Duke Energy Response:

Catawba Unit 2 Outage Clarification Dates:

2EOC17 was in Fall 2010. (Containment General Visual Exam performed) 2EOC18 was in Spring 2012. (No Containment General Visual Exam performed) 2EOC19 was in Fall 2013. (Containment General Visual Exam performed) 2EOC20 was in Spring 2015. - (No Containment General Visual Exam performed)

The severity of the items (i-iv) noted above are non-relevant conditions relative to the containment structural integrity inspection results. The examination records from 2010 and 2013 for items {i-iv) document the conditions which were determined acceptable by the qualified inspector at the referenced locations.
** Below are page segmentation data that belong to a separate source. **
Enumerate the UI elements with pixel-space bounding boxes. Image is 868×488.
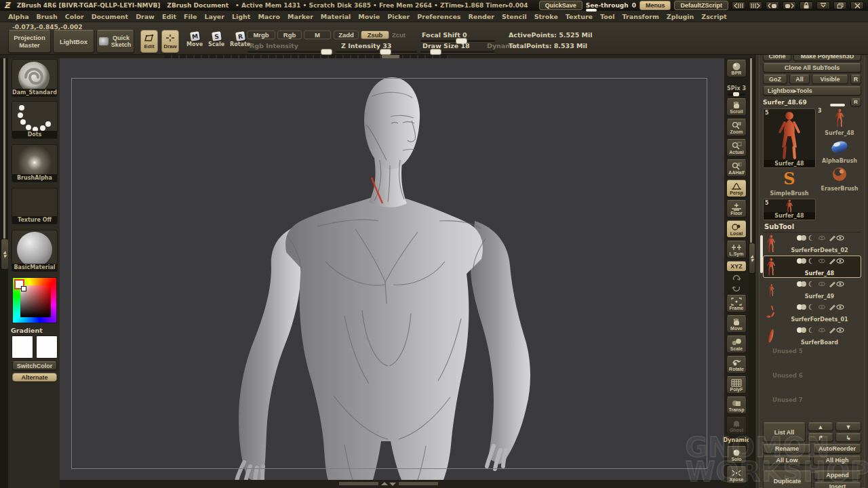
see-through-handle[interactable] <box>586 9 597 12</box>
z-intensity-handle[interactable] <box>380 49 391 55</box>
menu-draw[interactable]: Draw <box>136 13 155 20</box>
default-zscript-button[interactable]: DefaultZScript <box>674 1 728 10</box>
lightbox-button[interactable]: LightBox <box>53 30 94 53</box>
subtool-row-surfer49[interactable]: Surfer_49 <box>763 279 861 301</box>
subtool-visibility-icons[interactable] <box>795 258 844 264</box>
tool-thumbnail-surfer48-bottom[interactable]: 5 Surfer_48 <box>763 199 816 220</box>
document-canvas[interactable] <box>60 58 724 480</box>
active-tool-slider[interactable]: Surfer_48.69 R <box>763 98 861 106</box>
aahalf-button[interactable]: AAHalf <box>726 159 747 177</box>
color-picker[interactable] <box>12 277 57 323</box>
next-document-hand-icon[interactable] <box>783 1 796 9</box>
menu-picker[interactable]: Picker <box>387 13 410 20</box>
xyz-symmetry-button[interactable]: XYZ <box>726 261 747 272</box>
prev-document-hand-icon[interactable] <box>766 1 779 9</box>
draw-size-track[interactable] <box>420 51 495 53</box>
active-tool-thumbnail[interactable]: 5 Surfer_48 <box>763 108 816 168</box>
scale-mode-button[interactable]: S Scale <box>208 32 224 47</box>
draw-size-slider[interactable]: Draw Size 18 <box>422 42 470 49</box>
subtool-up-button[interactable]: ▲ <box>808 422 833 431</box>
minimize-button[interactable] <box>816 1 830 9</box>
y-rotate-icon[interactable] <box>732 274 741 282</box>
xpose-button[interactable]: Xpose <box>726 466 747 484</box>
quicksave-button[interactable]: QuickSave <box>539 1 583 10</box>
scale-button[interactable]: Scale <box>726 336 747 353</box>
zadd-button[interactable]: Zadd <box>334 30 359 39</box>
scrollbar-segment-right[interactable] <box>399 482 438 485</box>
subtool-move-down-button[interactable]: ↳ <box>835 433 861 442</box>
subtool-visibility-icons[interactable] <box>795 235 844 241</box>
duplicate-button[interactable]: Duplicate <box>763 470 812 488</box>
current-stroke-thumbnail[interactable]: Dots <box>12 101 58 139</box>
left-tray-toggle-icon[interactable] <box>732 1 745 9</box>
zcut-button[interactable]: Zcut <box>391 30 406 39</box>
list-all-button[interactable]: List All <box>763 422 806 442</box>
actual-button[interactable]: Actual <box>726 139 747 157</box>
current-brush-thumbnail[interactable]: Dam_Standard <box>12 59 58 97</box>
menu-zscript[interactable]: Zscript <box>701 13 726 20</box>
goz-all-button[interactable]: All <box>789 75 810 84</box>
all-high-button[interactable]: All High <box>813 455 861 465</box>
alternate-button[interactable]: Alternate <box>12 373 57 382</box>
z-rotate-icon[interactable] <box>732 285 741 292</box>
menu-alpha[interactable]: Alpha <box>8 13 29 20</box>
lock-icon[interactable] <box>800 1 813 9</box>
lightbox-tools-button[interactable]: Lightbox▸Tools <box>763 86 861 96</box>
rgb-button[interactable]: Rgb <box>277 30 302 39</box>
menu-transform[interactable]: Transform <box>623 13 659 20</box>
goz-visible-button[interactable]: Visible <box>812 75 848 84</box>
menu-macro[interactable]: Macro <box>258 13 280 20</box>
bpr-render-button[interactable]: BPR <box>726 60 747 77</box>
subtool-row-surferfordeets01[interactable]: SurferForDeets_01 <box>763 302 861 324</box>
local-button[interactable]: Local <box>726 220 747 238</box>
subtool-row-surferboard[interactable]: SurferBoard <box>763 325 861 347</box>
move-mode-button[interactable]: M Move <box>186 32 203 47</box>
scroll-down-icon[interactable] <box>389 483 396 486</box>
menu-document[interactable]: Document <box>92 13 128 20</box>
spix-handle[interactable] <box>733 92 739 96</box>
goz-button[interactable]: GoZ <box>763 75 787 84</box>
dynamic-label[interactable]: Dynamic <box>724 437 750 443</box>
menu-light[interactable]: Light <box>232 13 250 20</box>
menu-layer[interactable]: Layer <box>204 13 224 20</box>
subtool-row-surferfordeets02[interactable]: SurferForDeets_02 <box>763 232 861 255</box>
current-texture-thumbnail[interactable]: Texture Off <box>12 188 58 224</box>
polyf-button[interactable]: PolyF <box>726 376 747 394</box>
m-button[interactable]: M <box>304 30 331 39</box>
menu-material[interactable]: Material <box>321 13 351 20</box>
close-button[interactable] <box>850 1 864 9</box>
rgb-intensity-handle[interactable] <box>321 49 332 55</box>
rgb-intensity-track[interactable] <box>248 51 332 53</box>
draw-size-handle[interactable] <box>430 49 441 55</box>
tool-r-button[interactable]: R <box>850 98 861 106</box>
menu-brush[interactable]: Brush <box>37 13 58 20</box>
rename-button[interactable]: Rename <box>763 444 811 453</box>
z-intensity-track[interactable] <box>336 51 417 53</box>
menu-texture[interactable]: Texture <box>566 13 593 20</box>
tool-thumbnail-surfer48[interactable]: Surfer_48 <box>818 108 861 136</box>
insert-button[interactable]: Insert <box>814 482 861 488</box>
menu-marker[interactable]: Marker <box>288 13 313 20</box>
zoom-button[interactable]: Zoom <box>726 119 747 136</box>
gradient-swatch-main[interactable] <box>12 336 33 359</box>
ghost-button[interactable]: Ghost <box>726 417 747 434</box>
menu-tool[interactable]: Tool <box>600 13 615 20</box>
subtool-visibility-icons[interactable] <box>795 304 844 310</box>
subtool-section-title[interactable]: SubTool <box>764 223 861 230</box>
subtool-visibility-icons[interactable] <box>795 327 844 333</box>
switch-color-button[interactable]: SwitchColor <box>12 361 57 370</box>
quick-sketch-button[interactable]: Quick Sketch <box>96 30 134 53</box>
spix-slider[interactable]: SPix 3 <box>727 80 746 96</box>
append-button[interactable]: Append <box>814 470 861 480</box>
move-button[interactable]: Move <box>726 315 747 333</box>
right-tray-scrollbar[interactable]: ▲▼ <box>749 58 755 488</box>
subtool-row-surfer48-selected[interactable]: Surfer_48 <box>763 256 861 278</box>
menu-zplugin[interactable]: Zplugin <box>667 13 694 20</box>
scroll-button[interactable]: Scroll <box>726 98 747 116</box>
menu-preferences[interactable]: Preferences <box>417 13 460 20</box>
restore-button[interactable] <box>833 1 847 9</box>
all-low-button[interactable]: All Low <box>763 455 811 465</box>
menu-stroke[interactable]: Stroke <box>534 13 558 20</box>
solo-button[interactable]: Solo <box>726 446 747 464</box>
menu-color[interactable]: Color <box>65 13 84 20</box>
The bases for concluding the non-relevant repair work was completed under Work Order #00986330-01 was based on the detailed instructions which included items {i-iv) and other non-relevant conditions. However, in reviewing the work order completion comments, items {i-iv) were not specifically documented as being completed.

During the 2EOC19 (2013) Containment General Visual Examination, the same non-relevant conditions {items i-iv) were again noted by the qualified inspector. Work Order #02036636 was written to address the non-relevant conditions identified which were again determined acceptable. The accessible vertical moisture barriers in the vertical wall joints of items {i-iv) were removed and new coatings were reapplied to the SCV under Work Order #02036636 during 2EOC19 (October 2013) and 2EOC20 (March 2015).

All field work associated with Work Order #02036636 was completed by March 3, 2015.

The areas identified in items (i-iv) will continue to be monitored during future Containment General Visual Examinations commensurate with the Catawba Containment Inspection Program. The next Unit 2 Containment General Visual Examination is scheduled for 2EOC21 (September 2016).